From Nodes to Queries: Redux, LMDB, and GraphQL Schema Construction
Prerequisites
- ›Articles 1-3 of this series
- ›Redux fundamentals (store, actions, reducers)
- ›GraphQL schema concepts (types, resolvers, directives)
- ›Basic understanding of memory-mapped databases
From Nodes to Queries: Redux, LMDB, and GraphQL Schema Construction
Every piece of content that flows through a Gatsby site—every Markdown file, every CMS entry, every image—passes through a data layer that transforms raw data into a typed, queryable GraphQL schema. This data layer is the intellectual center of Gatsby's architecture, and it's built on three pillars: Redux for global state management, LMDB for persistent node storage, and graphql-compose for schema construction.

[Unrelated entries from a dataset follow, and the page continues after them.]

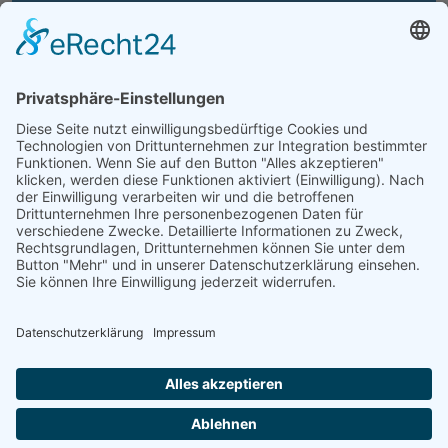
Kontaktieren Sie DIEHL
Versicherungsmakler
Ihre Fragen und Anliegen sind uns
wichtig. Gemeinsam finden wir die besten
Lösungen für Ihre Sicherheit.
Kontakt aufnehmen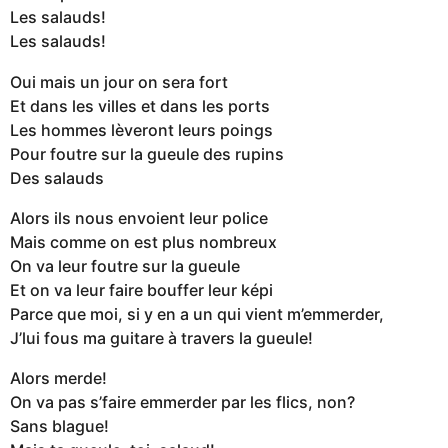
Les salauds!
Les salauds!
Oui mais un jour on sera fort
Et dans les villes et dans les ports
Les hommes lèveront leurs poings
Pour foutre sur la gueule des rupins
Des salauds
Alors ils nous envoient leur police
Mais comme on est plus nombreux
On va leur foutre sur la gueule
Et on va leur faire bouffer leur képi
Parce que moi, si y en a un qui vient m’emmerder,
J’lui fous ma guitare à travers la gueule!
Alors merde!
On va pas s’faire emmerder par les flics, non?
Sans blague!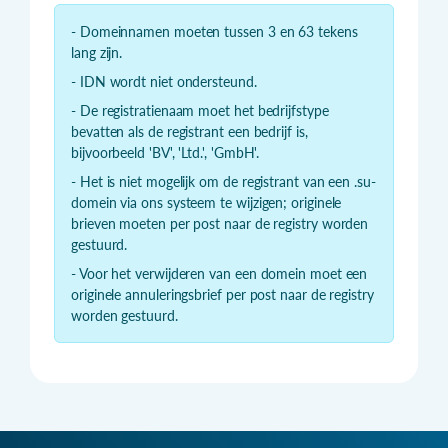
- Domeinnamen moeten tussen 3 en 63 tekens
lang zijn.
- IDN wordt niet ondersteund.
- De registratienaam moet het bedrijfstype
bevatten als de registrant een bedrijf is,
bijvoorbeeld 'BV', 'Ltd.', 'GmbH'.
- Het is niet mogelijk om de registrant van een .su-
domein via ons systeem te wijzigen; originele
brieven moeten per post naar de registry worden
gestuurd.
- Voor het verwijderen van een domein moet een
originele annuleringsbrief per post naar de registry
worden gestuurd.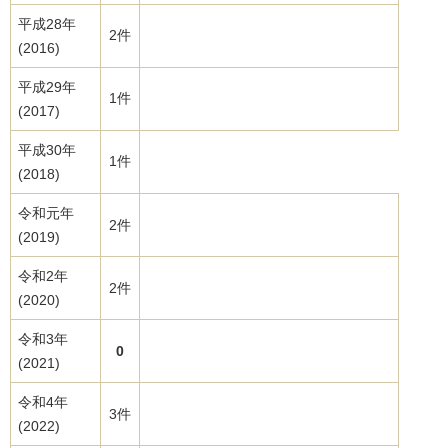
平成28年
2件
(2016)
平成29年
1件
(2017)
平成30年
1件
(2018)
令和元年
2件
(2019)
令和2年
2件
(2020)
令和3年
0
(2021)
令和4年
3件
(2022)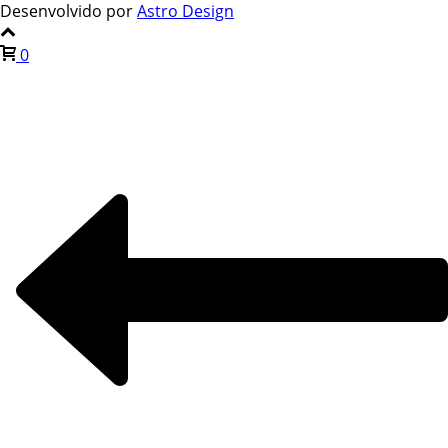
Desenvolvido por
Astro Design
0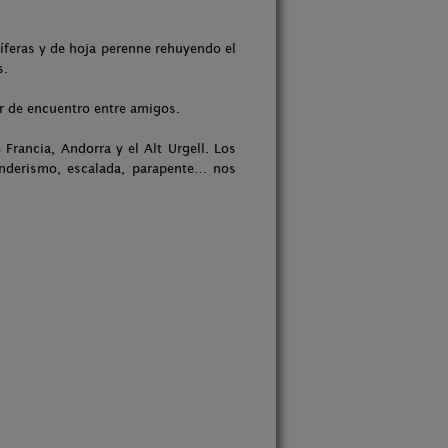
íferas y de hoja perenne rehuyendo el
s.
r de encuentro entre amigos.
 Francia, Andorra y el Alt Urgell. Los
senderismo, escalada, parapente… nos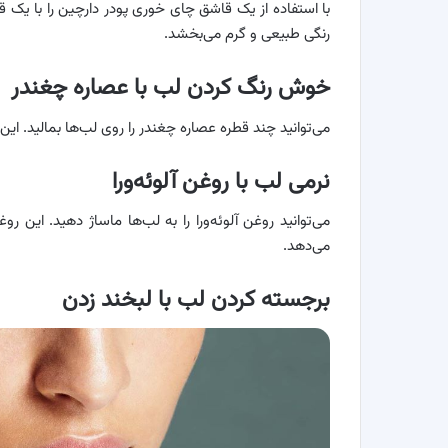
با استفاده از یک قاشق ‌چای خوری پودر دارچین را با یک 
رنگی طبیعی و گرم می‌بخشد.
خوش رنگ کردن لب با عصاره چغندر
می‌توانید چند قطره عصاره چغندر را روی لب‌ها بمالید. 
نرمی لب با روغن آلوئه‌ورا
می‌توانید روغن آلوئه‌ورا را به لب‌ها ماساژ دهید. این 
می‌دهد.
برجسته کردن لب با لبخند زدن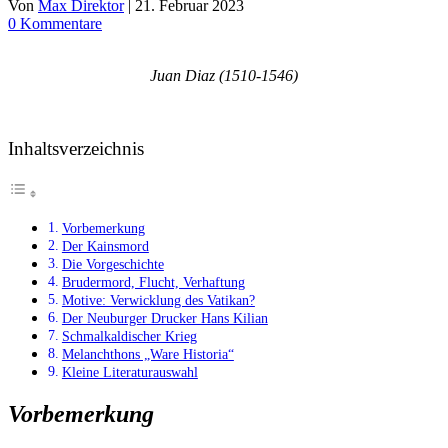
Von
Max Direktor
|
21. Februar 2023
0 Kommentare
Juan Diaz (1510-1546)
Inhaltsverzeichnis
Vorbemerkung
Der Kainsmord
Die Vorgeschichte
Brudermord, Flucht, Verhaftung
Motive: Verwicklung des Vatikan?
Der Neuburger Drucker Hans Kilian
Schmalkaldischer Krieg
Melanchthons „Ware Historia“
Kleine Literaturauswahl
Vorbemerkung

As we saw in Parts 2 and 3, both the build pipeline and the develop state machine call the same service functions—sourceNodes, buildSchema, createPages. This article explains what happens inside those services: how data enters the system, how it's stored, how the schema is built from it, and how queries are extracted and executed against it.
Redux as the Central Nervous System
The Redux store in packages/gatsby/src/redux/index.ts is the single source of truth for the entire build process. It tracks everything: pages, nodes, components, queries, webpack compilation hashes, HTML file states, and more.
The IGatsbyState Shape
The IGatsbyState interface defines the complete state shape. Here's a curated view of its key members:
graph TD
subgraph "IGatsbyState"
nodes["nodes: Map<string, IGatsbyNode>"]
pages["pages: Map<string, IGatsbyPage>"]
components["components: Map<string, IGatsbyPageComponent>"]

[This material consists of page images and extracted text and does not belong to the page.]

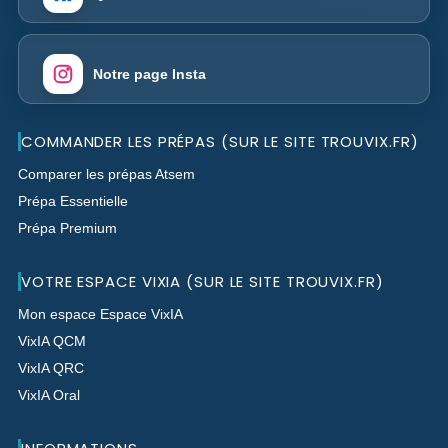
Notre page Insta
COMMANDER LES PRÉPAS (SUR LE SITE TROUVIX.FR)
Comparer les prépas Atsem
Prépa Essentielle
Prépa Premium
VOTRE ESPACE VIXIA (SUR LE SITE TROUVIX.FR)
Mon espace Espace VixIA
VixIA QCM
VixIA QRC
VixIA Oral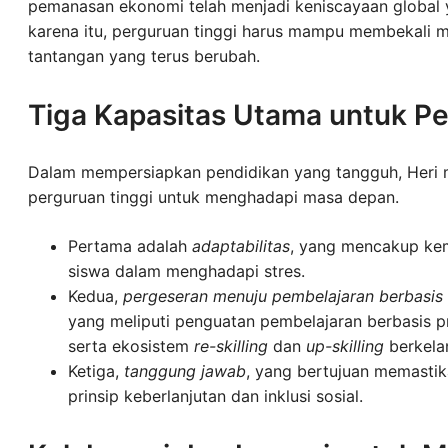
pemanasan ekonomi telah menjadi keniscayaan global y
karena itu, perguruan tinggi harus mampu membekal
tantangan yang terus berubah.
Tiga Kapasitas Utama untuk P
Dalam mempersiapkan pendidikan yang tangguh, Heri m
perguruan tinggi untuk menghadapi masa depan.
Pertama adalah
adaptabilitas
, yang mencakup kema
siswa dalam menghadapi stres.
Kedua,
pergeseran menuju pembelajaran berbasis
yang meliputi penguatan pembelajaran berbasis pro
serta ekosistem
re-skilling
dan
up-skilling
berkelan
Ketiga,
tanggung jawab
, yang bertujuan memastik
prinsip keberlanjutan dan inklusi sosial.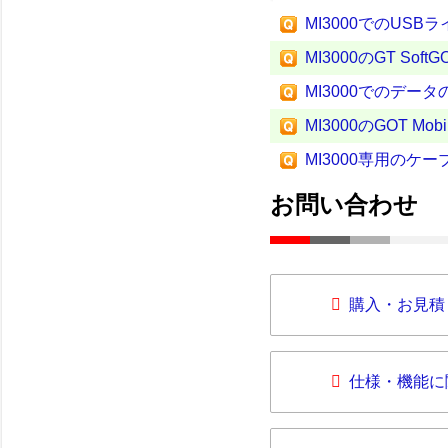
MI3000でのUSB
MI3000のGT S
MI3000でのデ
MI3000のGOT Mo
MI3000専用のケ
お問い合わせ
購入・お見積
仕様・機能に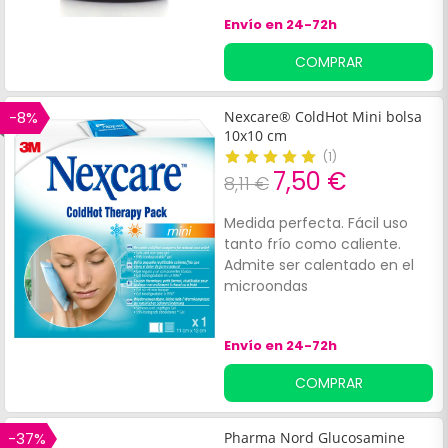
antiinflamatorio general.
Envío en 24-72h
Contiene Curcussentiel, un
complejo patentado que
COMPRAR
combina:Extracto de
cúrcuma rico en curcumina.
Jengibre rico en gingerol.
-8%
Nexcare® ColdHot Mini bolsa
Formato de 60 cápsulas.
10x10 cm
(
1
)
7,50 €
8,11 €
Medida perfecta. Fácil uso
tanto frío como caliente.
Admite ser calentado en el
microondas
Envío en 24-72h
COMPRAR
-37%
Pharma Nord Glucosamine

schema["schema: GraphQLSchema"]
queries["queries: { trackedQueries, trackedComponents, ... }"]
html["html: { trackedHtmlFiles, compilationHashes, ... }"]
flattenedPlugins["flattenedPlugins: Array<FlattenedPlugin>"]
config["config: IGatsbyConfig"]
status["status: { PLUGINS_HASH, LAST_NODE_COUNTER }"]
jobsV2["jobsV2: { incomplete, complete, jobsByRequest }"]
end
| State Slice | Type | Purpose |
|---|---|---|
nodes |
Map<string, IGatsbyNode> |
All content nodes in the system |
pages |
Map<string, IGatsbyPage> |
Registered pages with paths and components |
components |
Map<string, IGatsbyPageComponent> |
Page templates with query and rendering metadata |
schema |
GraphQLSchema |
The compiled GraphQL schema |
queries |
Complex object | Query tracking: dirty flags, dependency graphs |
html |
Complex object | HTML file states, compilation hashes |
flattenedPlugins |
Array | The canonical plugin registry |
Three Tiers of Actions
Gatsby's Redux actions are organized into three tiers of access in packages/gatsby/src/redux/actions/public.js:
- Public actions (
actions/public.js): Available to all plugins —createNode,createPage,createRedirect,deleteNode - Restricted actions (
actions/restricted.ts): Available only to specific APIs —createTypes,addThirdPartySchema,setWebpackConfig - Internal actions (
actions/internal.ts): Framework-only —SET_PROGRAM,SET_SITE_CONFIG,SET_SCHEMA
This tiering is enforced by the API runner, which only binds the appropriate action creators for each API hook. A plugin implementing sourceNodes gets createNode but not setWebpackConfig.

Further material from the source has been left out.